Feeding Hurricane Michael Workers and Residents

Feeding Marianna and Panama City..

It’s been about a month since Hurricane Michael I told them I would Be back and I delivered on my Promise..

There was over 30 Line men still there restoring the power and I fed as many as I could..

Then I stumbled on a church with over 100 people living in tents in the parking lot and field.. I fed and gave them clothes and blankets..

There are many still living in tents around the city.. Many Businesses were lost. Some people were never found.. Homes are gone or are desperate need of repair.. Some people lost everything..

There is no Sunday Football for these people, there is no be up for work Monday morning when your job got swept away and leveled..

Hurricane Michael was the third-most intense Atlantic hurricane to make landfall in the contiguous United States in terms of pressure, behind the 1935 Labor Day hurricaneand Hurricane Camille of 1969. It was also the strongest storm in terms of maximum sustained wind speed to strike the contiguous United States since Andrew in 1992. In addition, it was the strongest storm on record in the Florida Panhandle, and was the fourth-strongest landfalling hurricane in the contiguous United States, in terms of wind speed.

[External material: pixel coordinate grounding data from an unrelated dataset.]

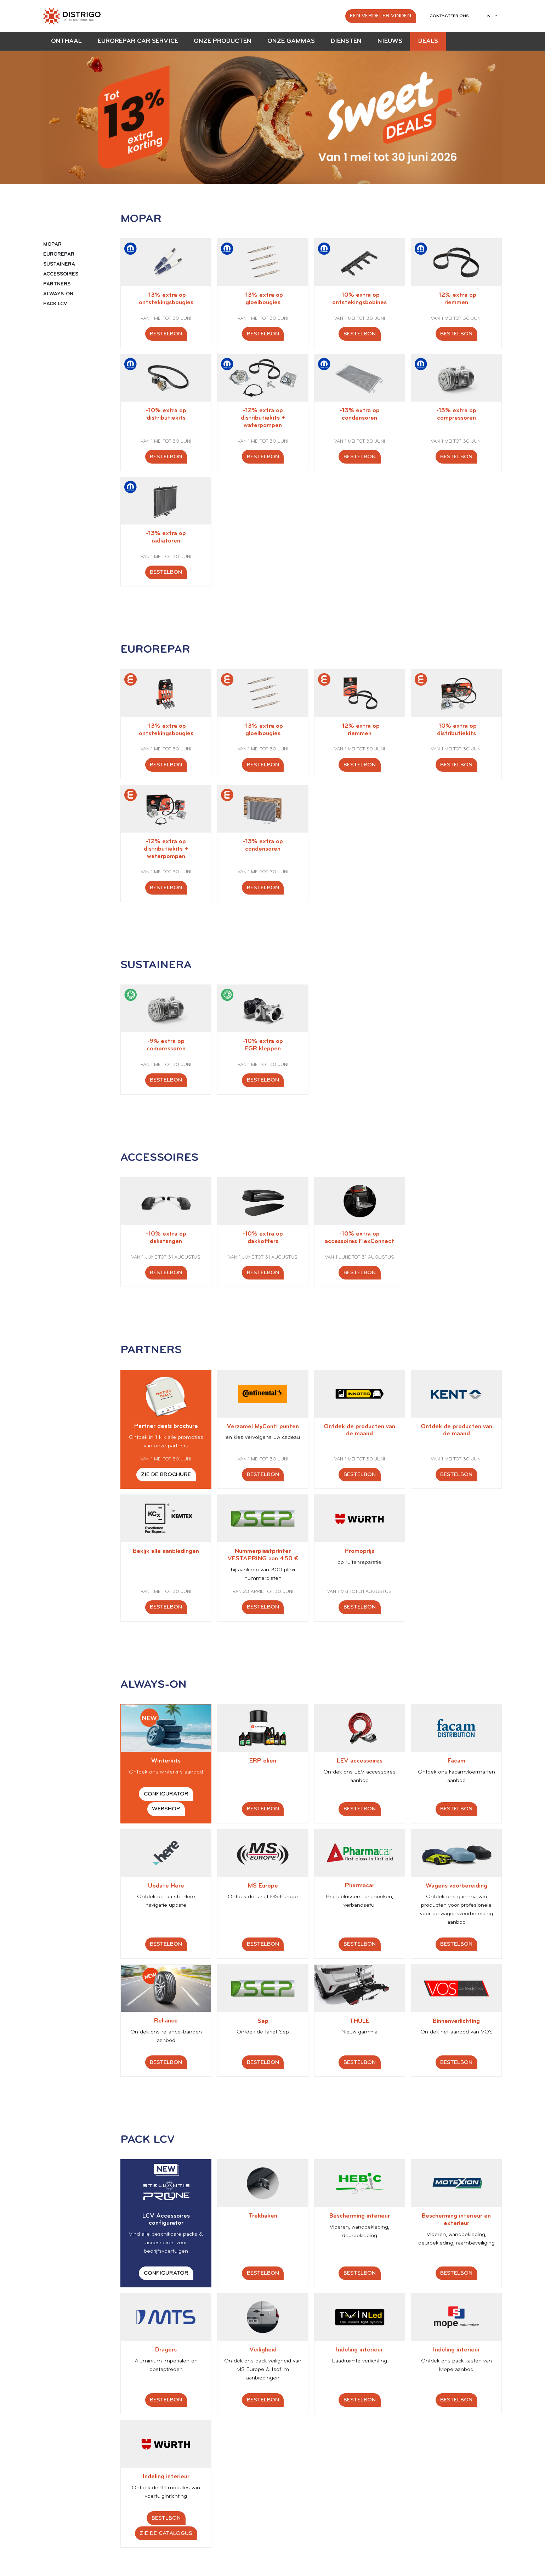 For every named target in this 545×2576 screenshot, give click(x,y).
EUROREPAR (58, 254)
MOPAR (52, 244)
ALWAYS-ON (58, 294)
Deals (428, 41)
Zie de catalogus (166, 2533)
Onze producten (222, 41)
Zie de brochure (166, 1474)
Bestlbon (166, 2518)
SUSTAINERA (59, 264)
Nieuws (389, 41)
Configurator (166, 1794)
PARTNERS (56, 284)
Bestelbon (166, 334)
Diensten (346, 41)
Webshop (166, 1809)
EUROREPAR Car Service (138, 41)
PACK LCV (55, 304)
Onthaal (66, 41)
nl (490, 16)
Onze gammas (291, 41)
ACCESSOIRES (60, 274)
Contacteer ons (449, 16)
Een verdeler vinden (380, 16) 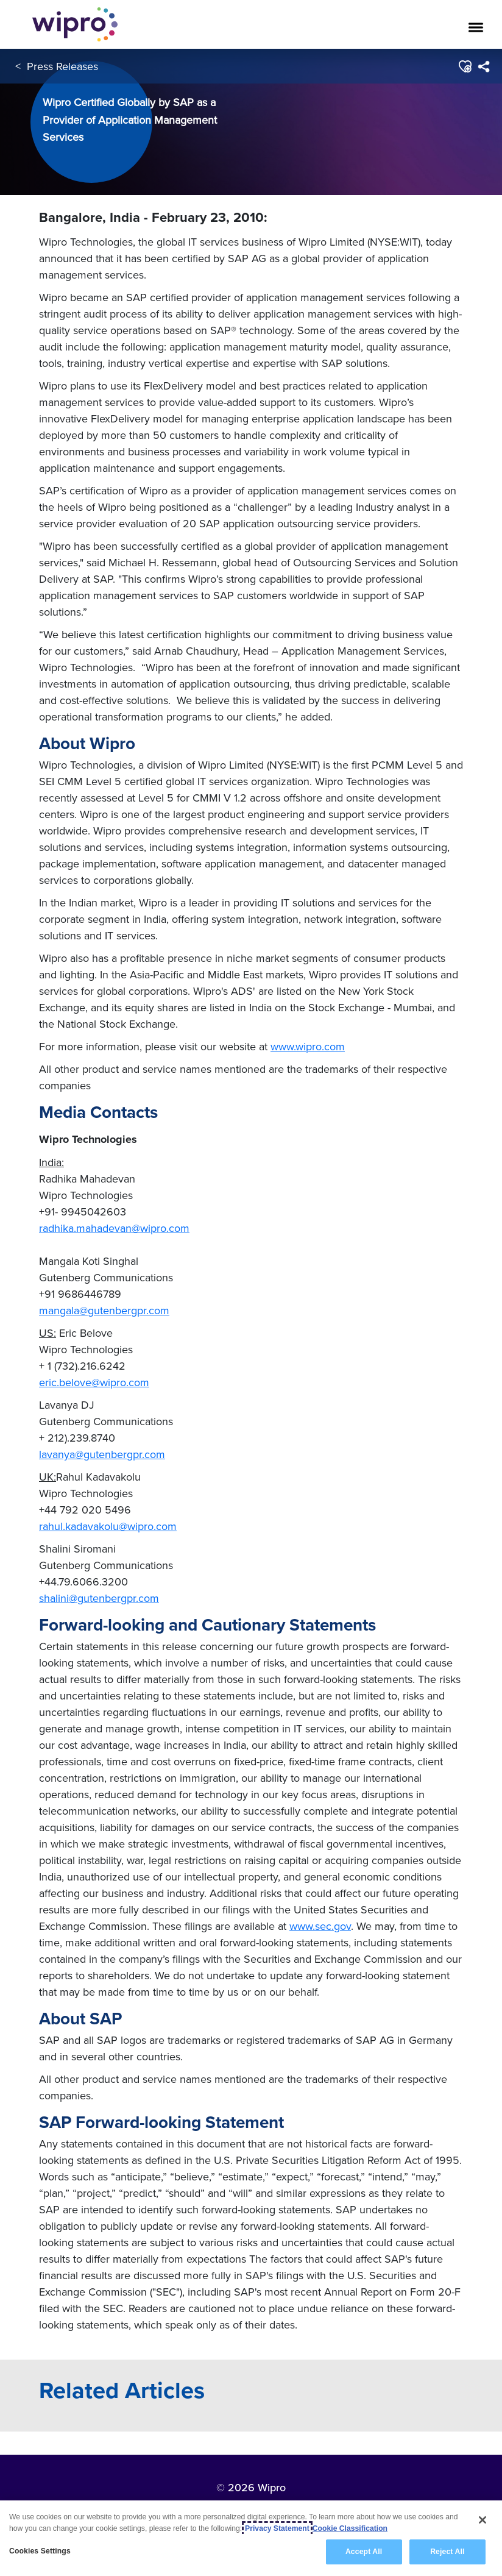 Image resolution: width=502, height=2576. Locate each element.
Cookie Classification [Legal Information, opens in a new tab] (350, 2528)
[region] (251, 2538)
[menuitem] (483, 66)
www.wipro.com (307, 1046)
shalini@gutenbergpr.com (99, 1598)
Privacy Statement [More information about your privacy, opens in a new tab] (277, 2528)
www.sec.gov (320, 1926)
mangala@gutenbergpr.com (104, 1310)
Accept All (363, 2551)
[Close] (482, 2520)
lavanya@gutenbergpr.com (102, 1454)
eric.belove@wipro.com (94, 1382)
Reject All (447, 2551)
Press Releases (62, 66)
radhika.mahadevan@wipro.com (114, 1228)
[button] (464, 66)
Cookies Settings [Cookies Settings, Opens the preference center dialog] (40, 2551)
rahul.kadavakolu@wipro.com (108, 1526) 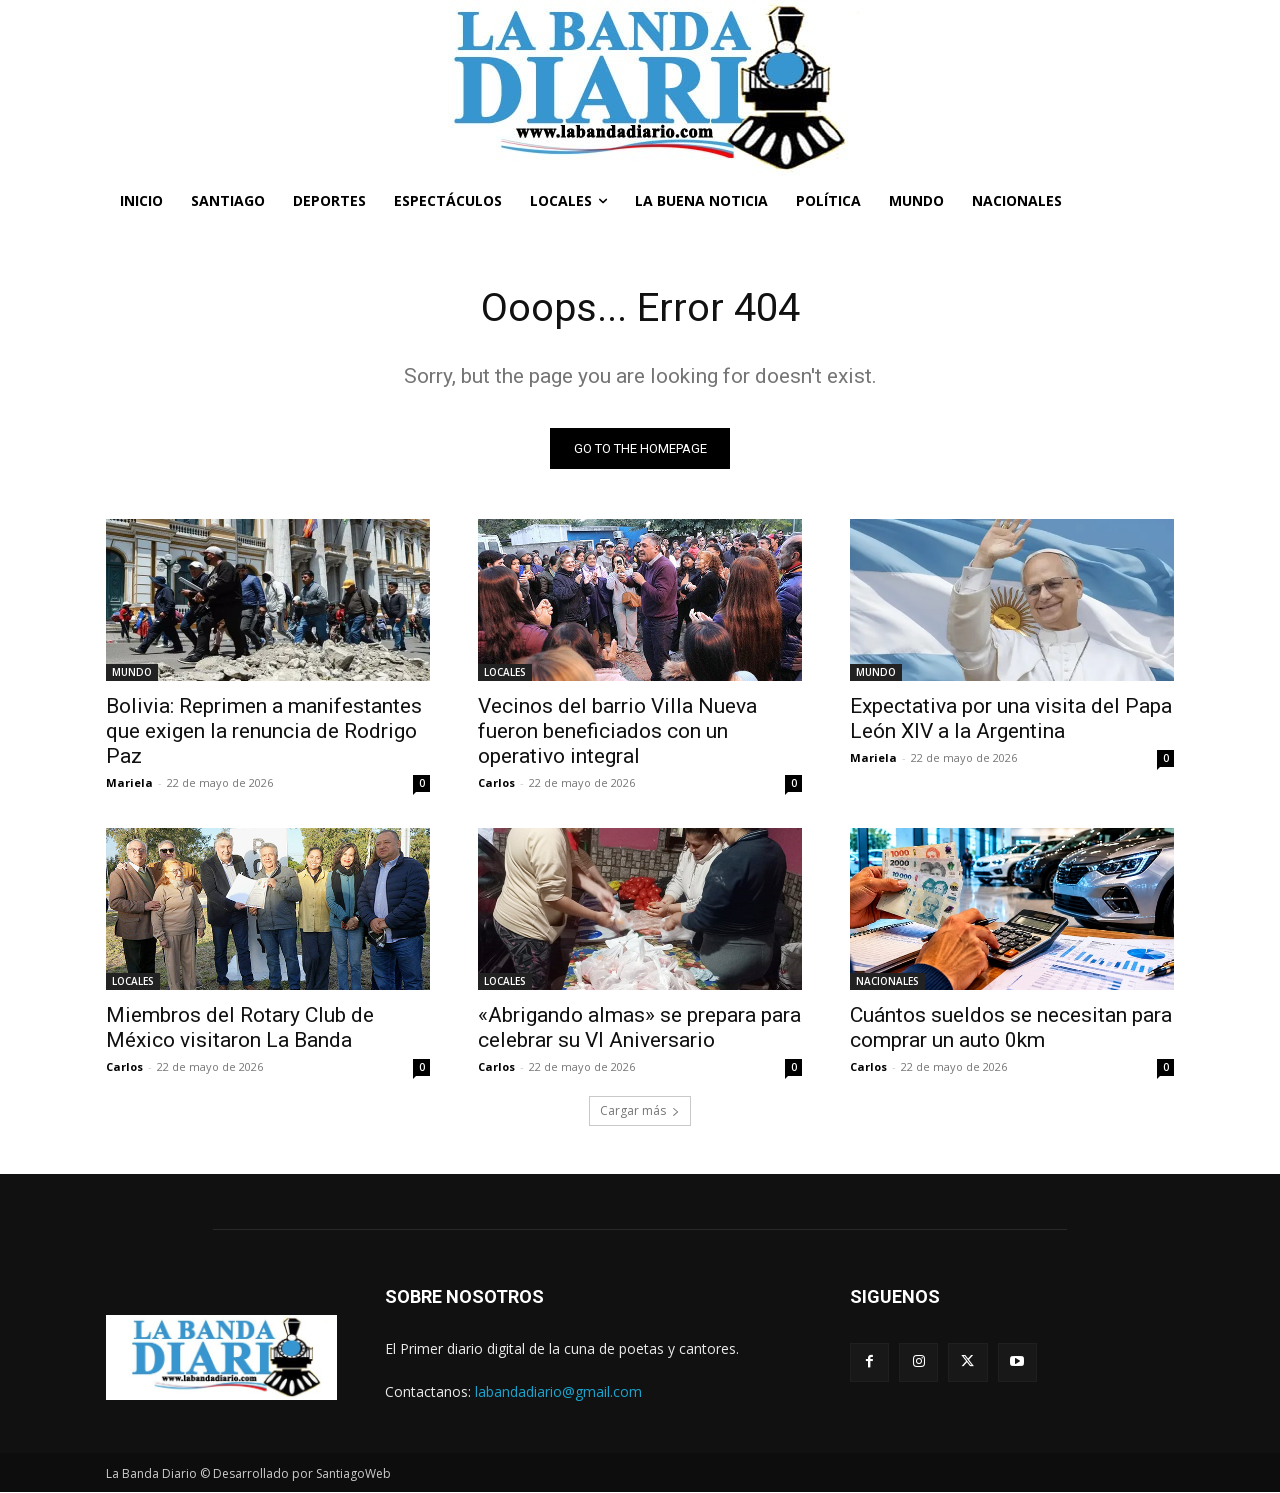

The thirteenth named storm, seventh hurricane, and second major hurricane of the 2018 Atlantic hurricane season, Michael originated from a broad low-pressure area that formed in the southwestern Caribbean Sea on October 2. The disturbance became a tropical depression on October 7, after nearly a week of slow development. By the next day, Michael had intensified into a hurricane near the western tip of Cuba, as it moved northward. The hurricane strengthened rapidly in the Gulf of Mexico, reaching major hurricane status on October 9, peaking as a high-end Category 4 hurricane on the Saffir–Simpson scale. Approaching the Florida Panhandle, Michael attained peak winds of 155 mph (250 km/h) as it made landfall near Mexico Beach, Florida, on October 10, becoming the first to do so in the region as a Category 4 hurricane, and making landfall as the strongest storm of the season. As it moved inland, the storm weakened and began to take a northeastward trajectory toward Chesapeake Bay, weakening to a tropical storm over Georgia, and transitioning into an extratropical cyclone off the coast of the Mid-Atlantic states on October 12. Michael subsequently strengthened into a powerful extratropical cyclone and eventually impacted the Iberian Peninsula, before dissipating on October 16.